Although the CBN held the interest rate at 27 per cent in November 2025, there are expectations that there will be further reductions as inflation continues to ease.
Bloomberg reported that InfraCredit has used its roughly N328 billion capital base to provide credit guarantees for 27 projects spanning roads, housing and renewable energy.
Last week, it provided credit enhancement for a local currency debt issuance by First Electric Power and Automation Services Limited, backing a clean energy project under a co-financing arrangement with the Climate Finance Blending Facility. The transaction marks the facility’s first mesh-grid clean energy project and its sixth deal overall.
The firm is now seeking to capitalize on President Bola Tinubu’s push to expand public works, as Nigeria faces an infrastructure funding gap estimated at more than $3 trillion over the next three decades.

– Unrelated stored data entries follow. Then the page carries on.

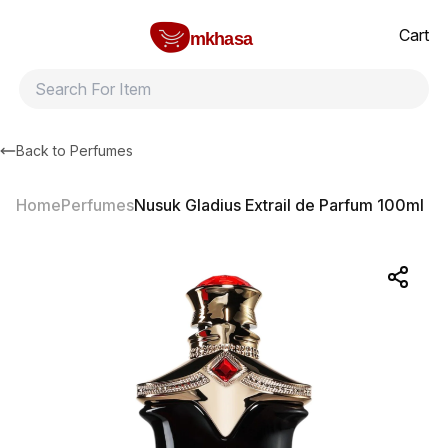
Home
Nusuk Gladius Extrail de Parfum 100ml
All products
Brands
Product index
About
Shipping and ret
Cart
mkhasa
Back to
Perfumes
Home
Perfumes
Nusuk Gladius Extrail de Parfum 100ml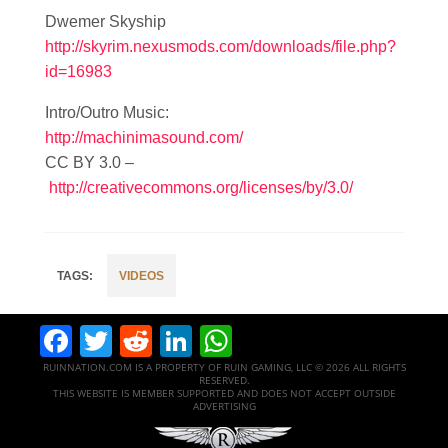
Dwemer Skyship
http://skyrim.nexusmods.com/downloads/file.php?
id=16983
Intro/Outro Music:
http://machinimasound.com/
CC BY 3.0 –
http://creativecommons.org/licenses/by/3.0/
VIDEOS
Facebook
Twitter
Reddit
LinkedIn
WhatsApp
RUINNATION.COM IS A PROPERTY OF RUIN GAMING, LLC © 2026 ALL RIGHTS
RESERVED.
THIS WEBSITE IS MEMBER SUPPORTED AND DOES NOT ACCEPT OUTSIDE
ADVERTISING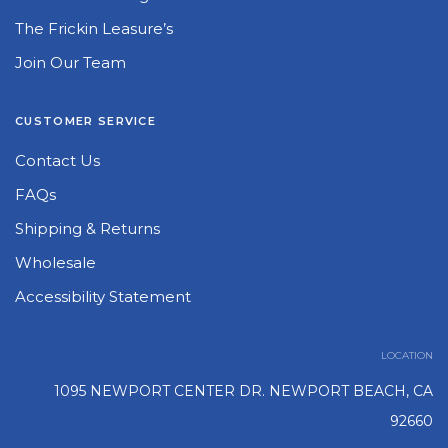
The Frickin Leasure’s
Join Our Team
CUSTOMER SERVICE
Contact Us
FAQs
Shipping & Returns
Wholesale
Accessibility Statement
LOCATION
1095 NEWPORT CENTER DR. NEWPORT BEACH, CA
92660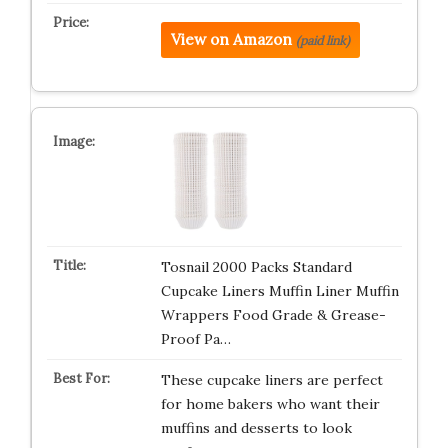
View on Amazon
(paid link)
Tosnail 2000 Packs Standard
Cupcake Liners Muffin Liner Muffin
Wrappers Food Grade & Grease-
Proof Pa…
These cupcake liners are perfect
for home bakers who want their
muffins and desserts to look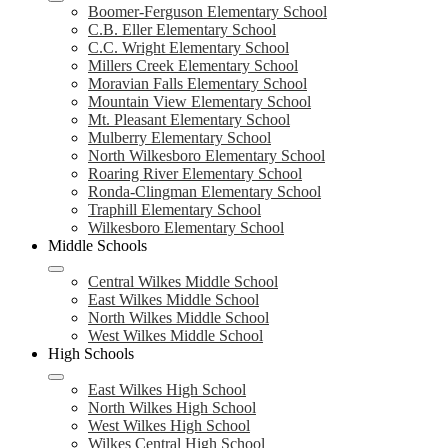
Boomer-Ferguson Elementary School
C.B. Eller Elementary School
C.C. Wright Elementary School
Millers Creek Elementary School
Moravian Falls Elementary School
Mountain View Elementary School
Mt. Pleasant Elementary School
Mulberry Elementary School
North Wilkesboro Elementary School
Roaring River Elementary School
Ronda-Clingman Elementary School
Traphill Elementary School
Wilkesboro Elementary School
Middle Schools
Central Wilkes Middle School
East Wilkes Middle School
North Wilkes Middle School
West Wilkes Middle School
High Schools
East Wilkes High School
North Wilkes High School
West Wilkes High School
Wilkes Central High School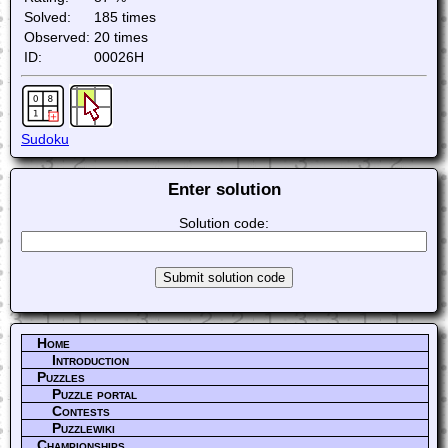
Solved:
185 times
Observed:
20 times
ID:
00026H
Sudoku
Enter solution
Solution code:
Home
Introduction
Puzzles
Puzzle portal
Contests
Puzzlewiki
Championships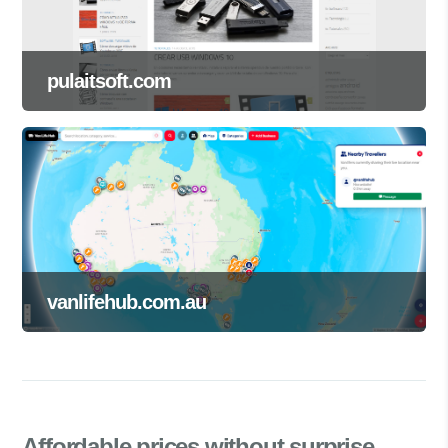
pulaitsoft.com
vanlifehub.com.au
Affordable prices
without surprise.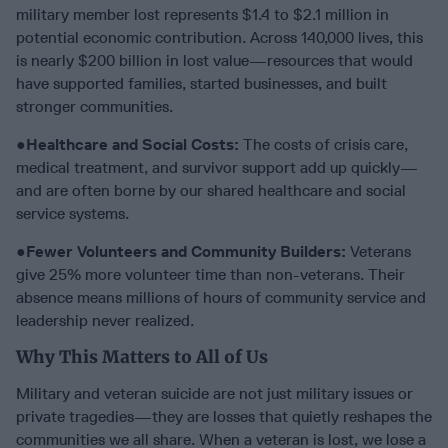
military member lost represents $1.4 to $2.1 million in
potential economic contribution. Across 140,000 lives, this
is nearly $200 billion in lost value—resources that would
have supported families, started businesses, and built
stronger communities.
●
Healthcare and Social Costs:
The costs of crisis care,
medical treatment, and survivor support add up quickly—
and are often borne by our shared healthcare and social
service systems.
●
Fewer Volunteers and Community Builders:
Veterans
give 25% more volunteer time than non-veterans. Their
absence means millions of hours of community service and
leadership never realized.
Why This Matters to All of Us
Military and veteran suicide are not just military issues or
private tragedies—they are losses that quietly reshapes the
communities we all share. When a veteran is lost, we lose a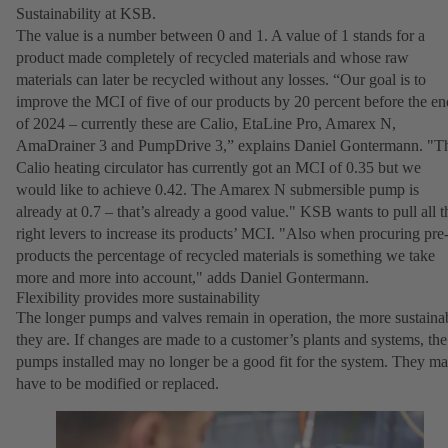
Sustainability at KSB.
The value is a number between 0 and 1. A value of 1 stands for a
product made completely of recycled materials and whose raw
materials can later be recycled without any losses. “Our goal is to
improve the MCI of five of our products by 20 percent before the en
of 2024 – currently these are Calio, EtaLine Pro, Amarex N,
AmaDrainer 3 and PumpDrive 3,” explains Daniel Gontermann. "T
Calio heating circulator has currently got an MCI of 0.35 but we
would like to achieve 0.42. The Amarex N submersible pump is
already at 0.7 – that’s already a good value." KSB wants to pull all t
right levers to increase its products’ MCI. "Also when procuring pre
products the percentage of recycled materials is something we take
more and more into account," adds Daniel Gontermann.
Flexibility provides more sustainability
The longer pumps and valves remain in operation, the more sustaina
they are. If changes are made to a customer’s plants and systems, the
pumps installed may no longer be a good fit for the system. They m
have to be modified or replaced.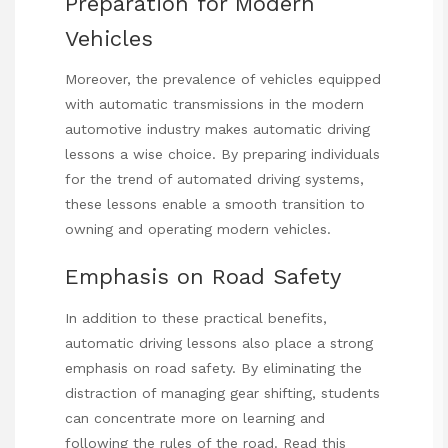
Preparation for Modern
Vehicles
Moreover, the prevalence of vehicles equipped
with automatic transmissions in the modern
automotive industry makes automatic driving
lessons a wise choice. By preparing individuals
for the trend of automated driving systems,
these lessons enable a smooth transition to
owning and operating modern vehicles.
Emphasis on Road Safety
In addition to these practical benefits,
automatic driving lessons also place a strong
emphasis on road safety. By eliminating the
distraction of managing gear shifting, students
can concentrate more on learning and
following the rules of the road.
Read this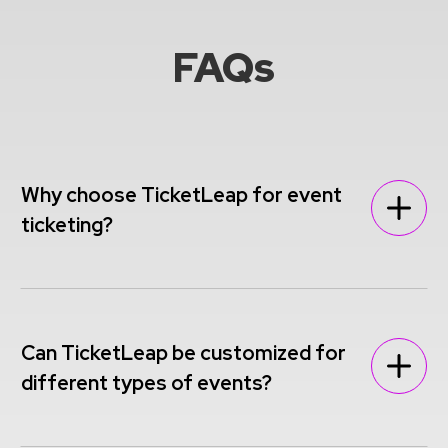
FAQs
Why choose TicketLeap for event
ticketing?
Can TicketLeap be customized for
different types of events?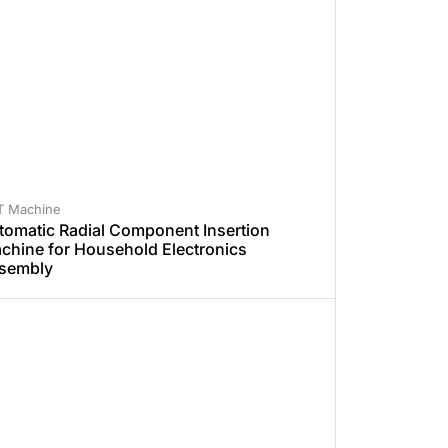
T Machine
tomatic Radial Component Insertion
chine for Household Electronics
sembly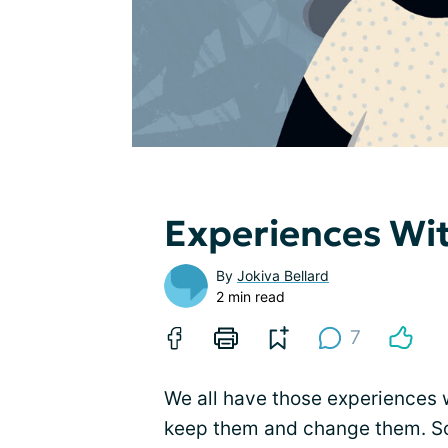
Experiences Wi
By
Jokiva Bellard
2 min read
7
We all have those experiences 
keep them and change them. S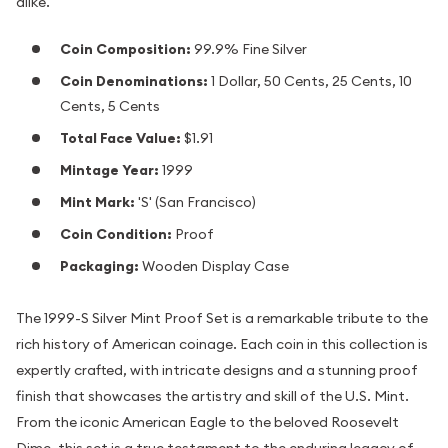
alike.
Coin Composition:
99.9% Fine Silver
Coin Denominations:
1 Dollar, 50 Cents, 25 Cents, 10
Cents, 5 Cents
Total Face Value:
$1.91
Mintage Year:
1999
Mint Mark:
'S' (San Francisco)
Coin Condition:
Proof
Packaging:
Wooden Display Case
The 1999-S Silver Mint Proof Set is a remarkable tribute to the
rich history of American coinage. Each coin in this collection is
expertly crafted, with intricate designs and a stunning proof
finish that showcases the artistry and skill of the U.S. Mint.
From the iconic American Eagle to the beloved Roosevelt
Dime, this set is a true testament to the enduring legacy of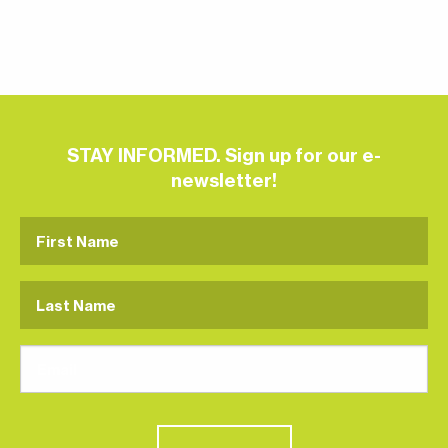
STAY INFORMED. Sign up for our e-
newsletter!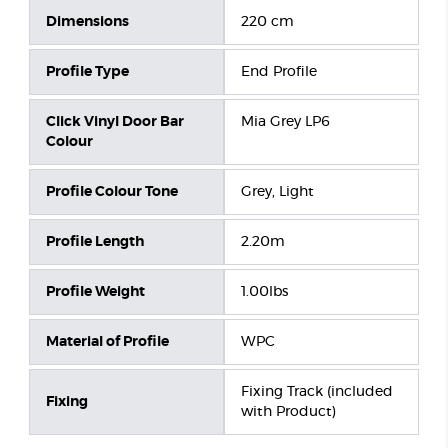
Dimensions
220 cm
Profile Type
End Profile
Click Vinyl Door Bar
Mia Grey LP6
Colour
Profile Colour Tone
Grey, Light
Profile Length
2.20m
Profile Weight
1.00lbs
Material of Profile
WPC
Fixing Track (included
Fixing
with Product)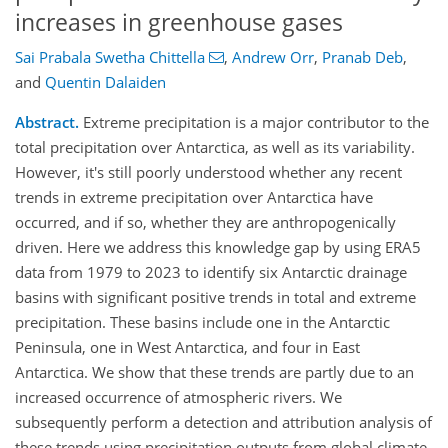
increases in greenhouse gases
Sai Prabala Swetha Chittella
,
Andrew Orr
,
Pranab Deb
,
and
Quentin Dalaiden
Abstract.
Extreme precipitation is a major contributor to the
total precipitation over Antarctica, as well as its variability.
However, it's still poorly understood whether any recent
trends in extreme precipitation over Antarctica have
occurred, and if so, whether they are anthropogenically
driven. Here we address this knowledge gap by using ERA5
data from 1979 to 2023 to identify six Antarctic drainage
basins with significant positive trends in total and extreme
precipitation. These basins include one in the Antarctic
Peninsula, one in West Antarctica, and four in East
Antarctica. We show that these trends are partly due to an
increased occurrence of atmospheric rivers. We
subsequently perform a detection and attribution analysis of
these trends using precipitation outputs from global climate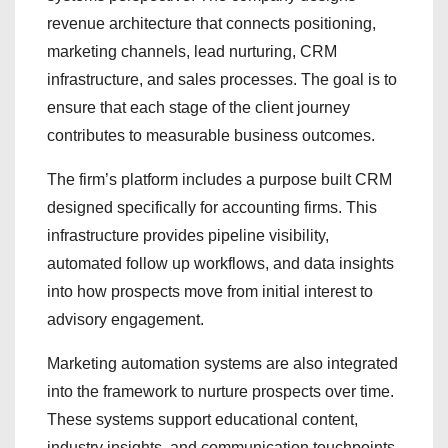
revenue architecture that connects positioning,
marketing channels, lead nurturing, CRM
infrastructure, and sales processes. The goal is to
ensure that each stage of the client journey
contributes to measurable business outcomes.
The firm’s platform includes a purpose built CRM
designed specifically for accounting firms. This
infrastructure provides pipeline visibility,
automated follow up workflows, and data insights
into how prospects move from initial interest to
advisory engagement.
Marketing automation systems are also integrated
into the framework to nurture prospects over time.
These systems support educational content,
industry insights, and communication touchpoints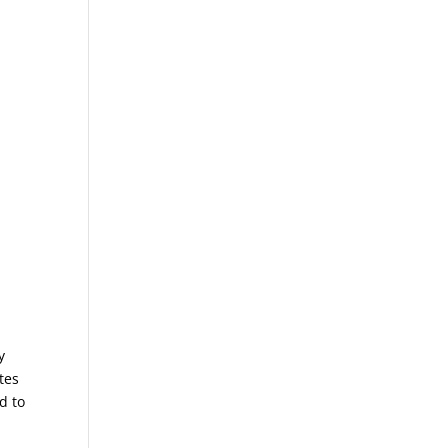
y
tes
d to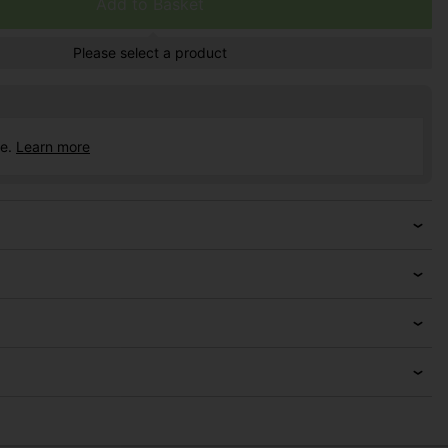
Add to Basket
Please select a product
ce.
Learn more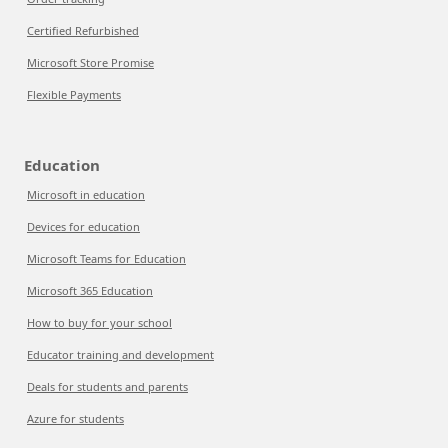
Certified Refurbished
Microsoft Store Promise
Flexible Payments
Education
Microsoft in education
Devices for education
Microsoft Teams for Education
Microsoft 365 Education
How to buy for your school
Educator training and development
Deals for students and parents
Azure for students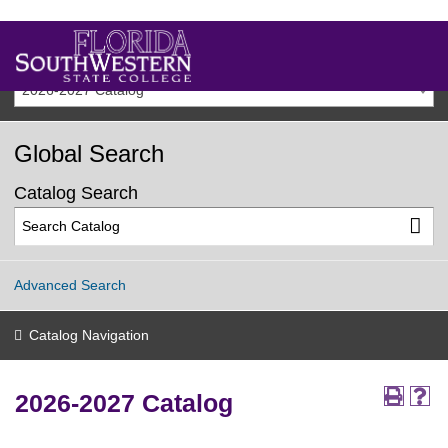
2026-2027 Catalog
Global Search
Catalog Search
Advanced Search
Catalog Navigation
2026-2027 Catalog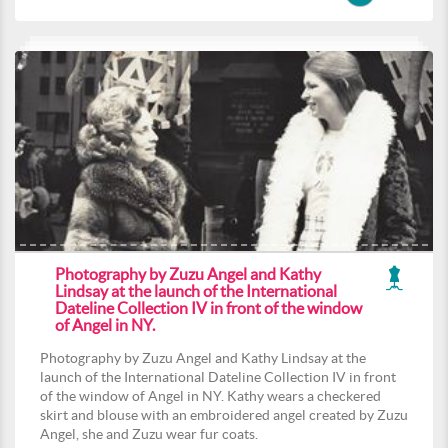
Photography by Zuzu Angel and Kathy
Lindsay at the launch of the International
Dateline Collection IV in front of the window
of Angel in NY.
Photography by Zuzu Angel and Kathy Lindsay at the
launch of the International Dateline Collection IV in front
of the window of Angel in NY. Kathy wears a checkered
skirt and blouse with an embroidered angel created by Zuzu
Angel, she and Zuzu wear fur coats.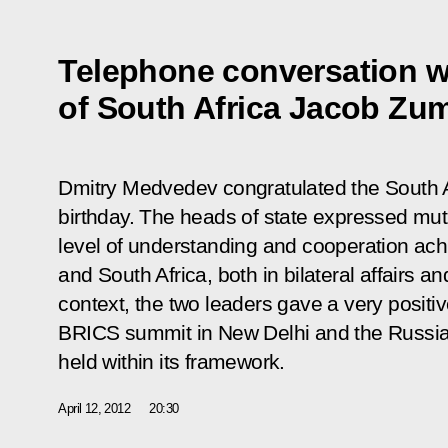
Telephone conversation w
of South Africa Jacob Zu
Dmitry Medvedev congratulated the South A
birthday. The heads of state expressed mutu
level of
understanding and cooperation ac
and South Africa, both in bilateral affairs and
context, the two leaders gave a very positi
BRICS
summit
in New Delhi and the Russia
held within its framework.
April 12, 2012
20:30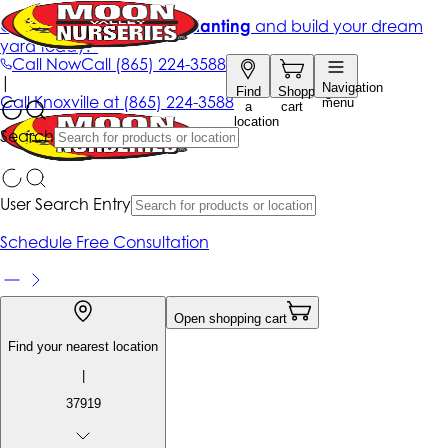
Get up to 50% Off + free planting
and build your dream
yard today!*
Call Now
Call
(865) 224-3588
|
Navigation
Find
Shopping
Call
Knoxville at
(865) 224-3588
menu
a
cart
location
Search
User Search Entry
Schedule Free Consultation
Open shopping cart
Find your nearest location
|
37919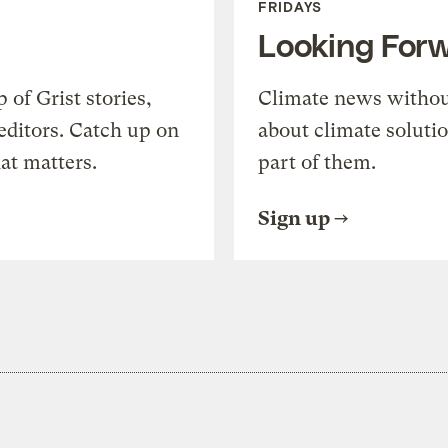
FRIDAYS
Looking For
of Grist stories,
Climate news withou
editors. Catch up on
about climate soluti
at matters.
part of them.
Sign up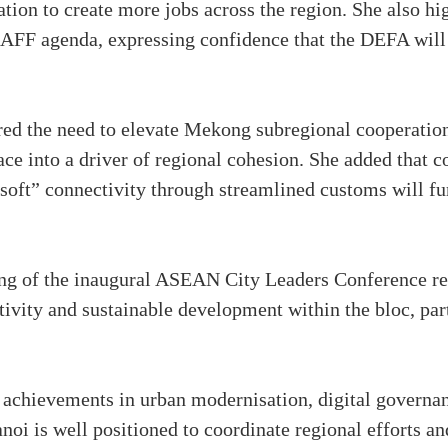
tion to create more jobs across the region. She also hi
 AFF agenda, expressing confidence that the DEFA will p
ed the need to elevate Mekong subregional cooperatio
ce into a driver of regional cohesion. She added that 
soft” connectivity through streamlined customs will fu
ng of the inaugural ASEAN City Leaders Conference ref
tivity and sustainable development within the bloc, par
nt achievements in urban modernisation, digital govern
anoi is well positioned to coordinate regional efforts an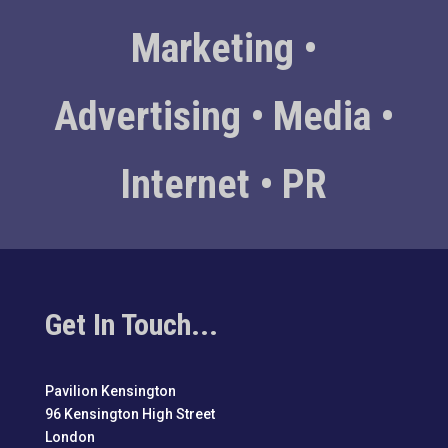
Marketing •
Advertising • Media •
Internet • PR
Get In Touch...
Pavilion Kensington
96 Kensington High Street
London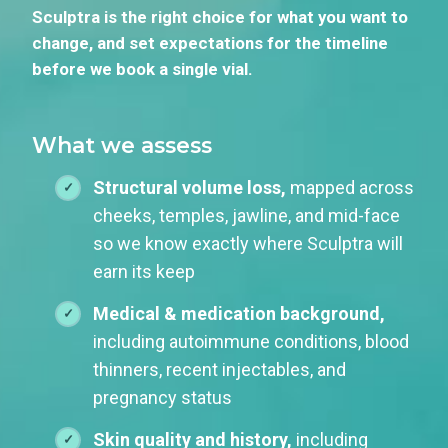
Sculptra is the right choice for what you want to
change, and set expectations for the timeline
before we book a single vial.
What we assess
Structural volume loss,
mapped across
cheeks, temples, jawline, and mid-face
so we know exactly where Sculptra will
earn its keep
Medical & medication background,
including autoimmune conditions, blood
thinners, recent injectables, and
pregnancy status
Skin quality and history,
including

“The guarantees we issue are designed to derisk projects” and enable “infrastructure companies to issue long-term debt that pension funds and insurance companies can lend to,” Mr Azubike said.
The InfraCredit CEO said the company plans to accelerate credit mobilization by tapping its over-the-counter listing and taking advantage of the new regulations that allow credit-guarantee firms to assume more risk to back additional lending.
“Our leverage now is roughly close to one time, so there is still room to stretch the company’s balance sheet by issuing more guarantees against its capital,” Mr Azubike said.
Launched in 2017 and backed at inception by the Nigeria Sovereign Investment Authority (NSIA) and the UK’s Private Infrastructure Development Group, InfraCredit now counts domestic institutional investors, mainly pension funds, among its largest shareholders, which hold about 40 per cent of the company.